1. Field of the Invention
This invention relates to a method of forming a projection having a micro-aperture. It also relates to a projection having a micro-aperture and prepared by such a method, to a probe or a multi-probe having such a projection or projections. More particularly, the present invention relates to a method of manufacturing a projection having a micro-aperture for detecting or irradiating evanescent light to be used for a near-field optical microscope and to a probe having such a projection. It also relates to an information processor utilizing such a probe.
2. Related Background Art
The invention of the scanning tunneling microscope (hereinafter referred to as STM) made it possible to visually observe the electron structure of surface atoms of an electric conductor (G. Binnig et al., Phys. Rev. Lett. 49, 57 (1982)) and hence a real space image of a specimen to be dimensionally measured with an enhanced degree of resolution regardless if the specimen is monocrystalline or noncrystalline. Since then, research efforts have been paid on the scanning probe microscope (hereinafter referred to as SPM) particularly in an attempt to look into the micro-structures of various materials.
SPMs include scanning tunneling microscopes (STMs), atomic force microscopes (AFMs) and magnetic force microscope (MFMs) that are adapted to detect the surface structure of a specimen by means of a tunneling current, an atomic force, a magnetic force or a beam of light produced when a probe having a micro-tip is brought very close to the specimen.
The scanning near-field optical microscope (hereinafter referred to as SNOM) has been developed from the STM. It can be used to examine the surface of a specimen by detecting evanescent light seeping out from the micro-aperture arranged at the sharp tip of the probe of the microscope by means of an optical probe from the surface of the speciman (Durig et al., J. Appl.

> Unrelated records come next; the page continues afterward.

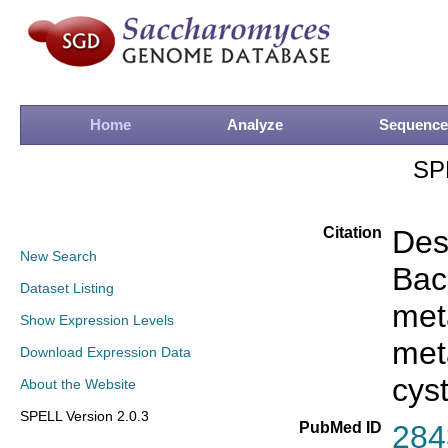
Home
Analyze
Sequence
SP
Citation
Des
New Search
Bac
Dataset Listing
meta
Show Expression Levels
met
Download Expression Data
cys
About the Website
SPELL Version 2.0.3
PubMed ID
284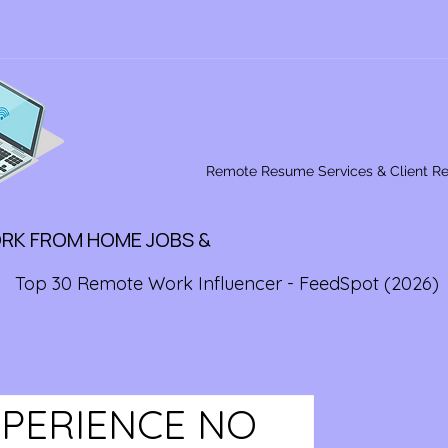
Remote Resume Services & Client R
ORK FROM HOME JOBS &
Top 30 Remote Work Influencer - FeedSpot (2026)
XPERIENCE NO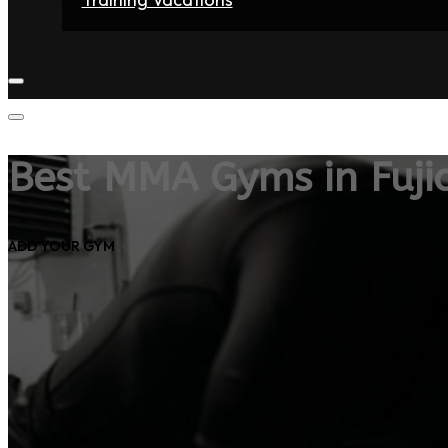
Home
Fighters
Gyms
Store
Articles
Contact
Best MMA Gyms in Fuji
ADD YOUR GYM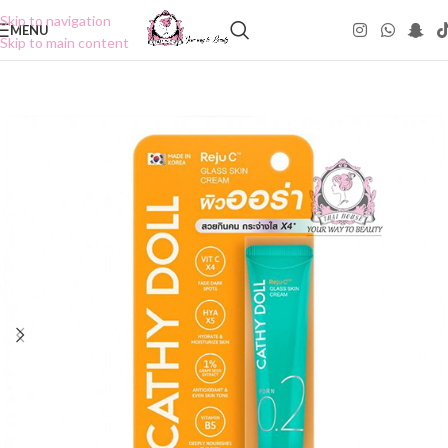
Skip to navigation
MENU
Skip to main content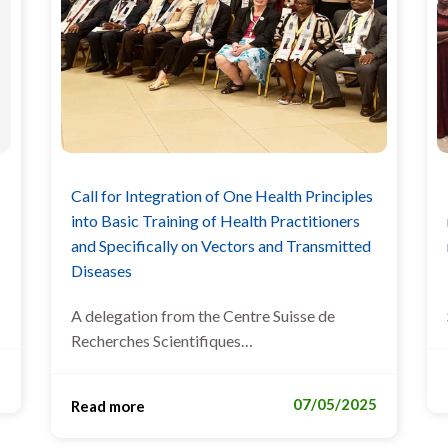
Call for Integration of One Health Principles
into Basic Training of Health Practitioners
and Specifically on Vectors and Transmitted
Diseases
A delegation from the Centre Suisse de
Recherches Scientifiques…
5
07/05/2025
Read more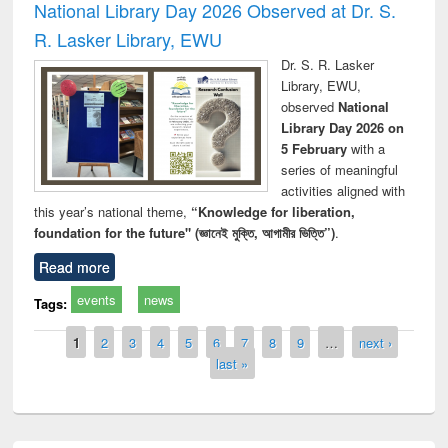
National Library Day 2026 Observed at Dr. S.
R. Lasker Library, EWU
Dr. S. R. Lasker
Library, EWU,
observed
National
Library Day 2026 on
5 February
with a
series of meaningful
activities aligned with
this year’s national theme,
“Knowledge for liberation,
foundation for the future" (জ্ঞানেই মুক্তি, আগামীর ভিত্তি”)
.
Read more
events
news
Tags:
Pages
1
2
3
4
5
6
7
8
9
…
next ›
last »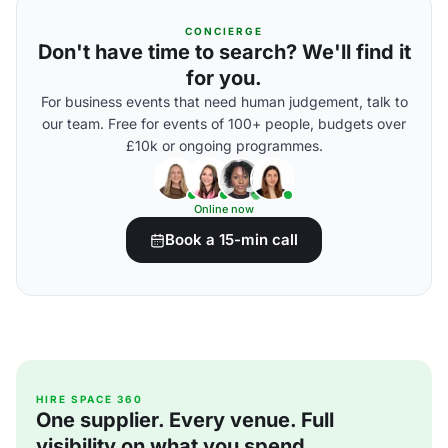
CONCIERGE
Don't have time to search? We'll find it
for you.
For business events that need human judgement, talk to
our team. Free for events of 100+ people, budgets over
£10k or ongoing programmes.
Online now
Book a 15-min call
HIRE SPACE 360
One supplier. Every venue. Full
visibility on what you spend.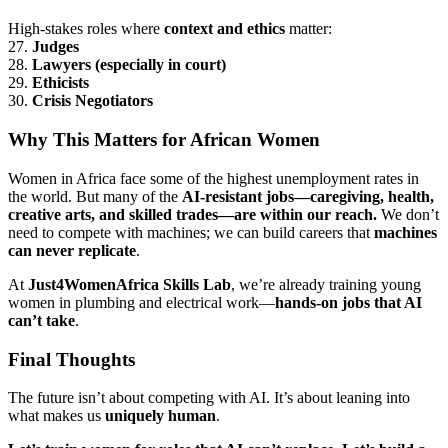
High-stakes roles where
context and ethics
matter:
27.
Judges
28.
Lawyers (especially in court)
29.
Ethicists
30.
Crisis Negotiators
Why This Matters for African Women
Women in Africa face some of the highest unemployment rates in
the world. But many of the
AI-resistant jobs—caregiving, health,
creative arts, and skilled trades—are within our reach.
We don’t
need to compete with machines; we can build careers that
machines
can never replicate
.
At
Just4WomenAfrica Skills Lab
, we’re already training young
women in plumbing and electrical work—
hands-on jobs that AI
can’t take
.
Final Thoughts
The future isn’t about competing with AI. It’s about leaning into
what makes us
uniquely human
.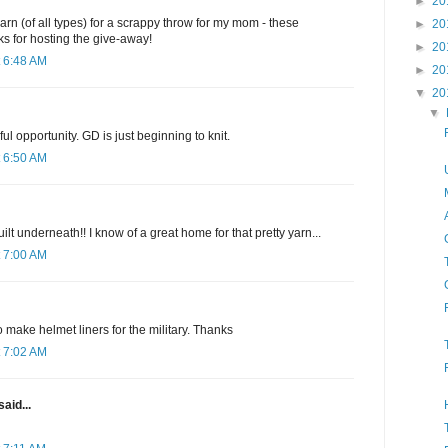
►
20
arn (of all types) for a scrappy throw for my mom - these
►
20
s for hosting the give-away!
►
20
 6:48 AM
►
20
▼
20
▼
l opportunity. GD is just beginning to knit.
 6:50 AM
uilt underneath!! I know of a great home for that pretty yarn...
 7:00 AM
o make helmet liners for the military. Thanks
 7:02 AM
said...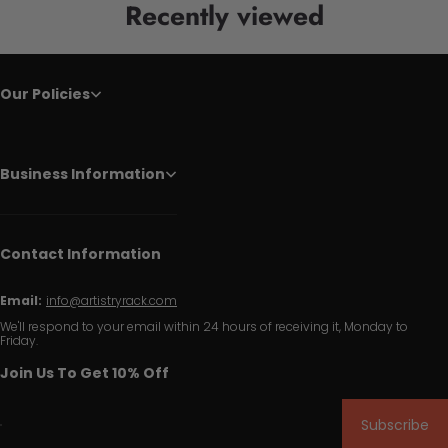
Recently viewed
Our Policies
Business Information
Contact Information
Email:
info@artistryrack.com
We'll respond to your email within 24 hours of receiving it, Monday to
Friday.
Join Us To Get 10% Off
Subscribe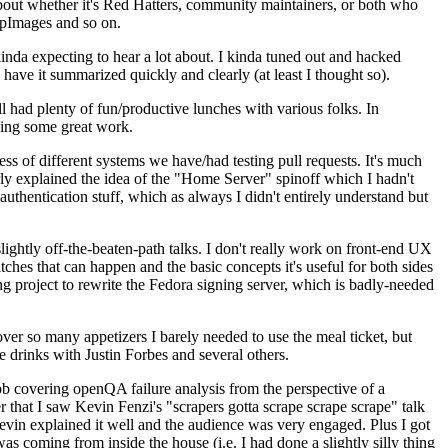
about whether it's Red Hatters, community maintainers, or both who
ppImages and so on.
nda expecting to hear a lot about. I kinda tuned out and hacked
have it summarized quickly and clearly (at least I thought so).
 had plenty of fun/productive lunches with various folks. In
doing some great work.
s of different systems we have/had testing pull requests. It's much
rly explained the idea of the "Home Server" spinoff which I hadn't
hentication stuff, which as always I didn't entirely understand but
lightly off-the-beaten-path talks. I don't really work on front-end UX
ches that can happen and the basic concepts it's useful for both sides
project to rewrite the Fedora signing server, which is badly-needed
over so many appetizers I barely needed to use the meal ticket, but
 drinks with Justin Forbes and several others.
 covering openQA failure analysis from the perspective of a
 that I saw Kevin Fenzi's "scrapers gotta scrape scrape scrape" talk
Kevin explained it well and the audience was very engaged. Plus I got
as coming from inside the house (i.e. I had done a slightly silly thing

Phys. 59, 3318 (1986)].
The photon STM (hereinafter referred to as PSTM) is a type of SNOM and adapted to examine the surface of a specimen by introducing a beam of light into the specimen from the backside through a prism, making the beam totally reflected by the surface of the specimen, and then detecting evanescent light seeping out from the surface of the specimen by means of an optical probe [Reddick et al., Phys. Rev. B39, 767 (1989)].
Since the resolution of an SNOM is determined as a function of the tip diameter of the optical probe, the surface of the probe is shielded against light and is typically provided with a micro-aperture at the tip thereof in an SNOM so that light may come out only through the small exit.
A number of techniques have been proposed to produce a micro-aperture. According to a proposed technique, a micro-aperture is formed by coating the intersection of cleaved planes of a transparent crystal with metal and then removing the metal from the intersection by pressing the metal-coated intersection against a very hard surface (see FIG. 10A) (European Patent EP0112402). According to another proposed technique, a micro-aperture is formed by depositing metal on the micro-tip by evaporation only from a given direction, while rotating the optical fiber probe, to produce an area carrying no metal deposit on it (see FIG. 10B).
However, only a single probe is formed at a time with any of the above listed known techniques. The process of forming a micro-aperture in such a way will inevitably show a poor productivity and it is difficult with any of the known techniques to realize a process that can produce a number of micro-apertures in an integrated manner.
Additionally, the known techniques are accompanied by the difficulty of precisely controlling the diameter of the micro-aperture to ensure a reliable degree of reproducibility.